Because of the differences between the geometry of the nominal surfaces and the geometry of the real surfaces of the parts, these assembly stations necessitate means for modification and geometrical adjustment of the shapes of the parts that have to be assembled, such as inserting shims, filling with mastic or reworking.
The production of a mechanical connection termed “complete”, i.e. with no degree of freedom, between two parts imposes the surfaces of the two parts that are face-to-face in the assembly bearing one on the other in as perfect a manner as possible, i.e. so as to minimize the residual clearance at the interface of these surfaces and the stresses introduced by deformations of the parts during assembly. This assumes that the two surfaces are geometrically complementary at their interface. By “interface” is meant the area of junction of the parts, corresponding to the respective facing surfaces of those parts to be assembled.
According to a first known method, the discrepancy at the interface is eliminated by the local deformation of one or both parts caused by the forces introduced during the production of the connection. The deformation, which may more particularly affect the less rigid part, is accompanied by modifications of the mechanical stress state of the parts.
This modification of the stress state must be limited so as not to affect, in particular, the mechanical strength of the parts and therefore of the mechanical structure. Moreover, in the case of rigid parts, it is not always possible to guarantee the deformation of the part to ensure the intimate contact of the assembled parts.
According to another method, a polymerizable filler mastic is deposited at the interface of the two parts and when the parts are pre-assembled flows into the areas in which contact between the parts is not achieved and thus fills the voids that would be formed in the absence of mastic.
However, the use of mastics of this kind is irksome and is not always possible, depending on the forces that have to be transmitted in the joint and the assembly elements used. Moreover, mastics having appropriate structural properties are dense and this can result in an increase in the weight of the assembled structure, which is all the more problematic in that it is not controlled.
It is therefore desirable to control the geometry of the surfaces at the interface of the parts to ensure an acceptable level of deformation and therefore of modification of the stress state.
This acceptable level of deformation is defined when designing the structure by assembly specifications and may be expressed by specified limits on the permissible maximum geometrical discrepancies of the surfaces at the interface of the parts to be assembled.
In order to limit these discrepancies at the interface of the surfaces of two parts to be assembled, it is known to measure the differences between the real and nominal surface geometries of a first part in order to determine the geometry of a nominal surface of a second part to be fabricated or in order to correct the geometry of a nominal surface of a second part that has already been fabricated. This is so that the differences between the geometries of the nominal and real surfaces of the first part are compensated by the geometry of the nominal surface of the second part. The geometry of the nominal surface of the second part is therefore determined so that it is complementary to the geometry of the real surface of the first part.

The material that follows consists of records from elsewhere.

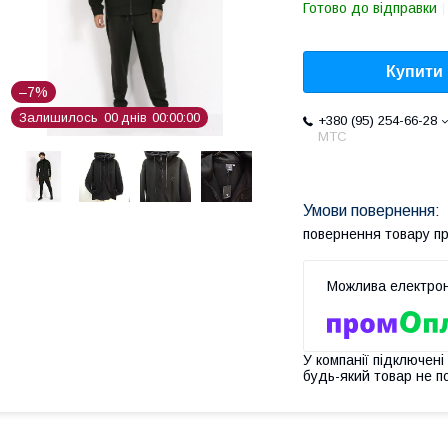
Готово до відправки
Купити
–7%
Залишилось
0
0
днів
0
0
0
0
0
0
+380 (95) 254-66-28
МТС
повернення товару п
У компанії підключені
будь-який товар не п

The differences between the geometry of the real and nominal surfaces are generally determined by measuring the surface of the first part, for example using a three-dimensional measuring machine. Moreover, the fabrication of the second part or the correction of the geometry of its nominal surface is typically effected by removing material, i.e. by machining.
The operations of fabrication of a part or of correction of the geometry of its nominal surface are relatively complex to implement if that part is a thin part, for example a metal sheet, in that the removal of material can significantly reduce the mechanical strength of the part. Moreover, the correction operations may be impossible to carry out without affecting the integrity of the part if the thickness of the part becomes less than a minimum necessary for the transmission of the designed forces in the part.
Moreover, these operations necessitate supplementary manipulations of the parts to be assembled and therefore a significant loss of time on the production or assembly line.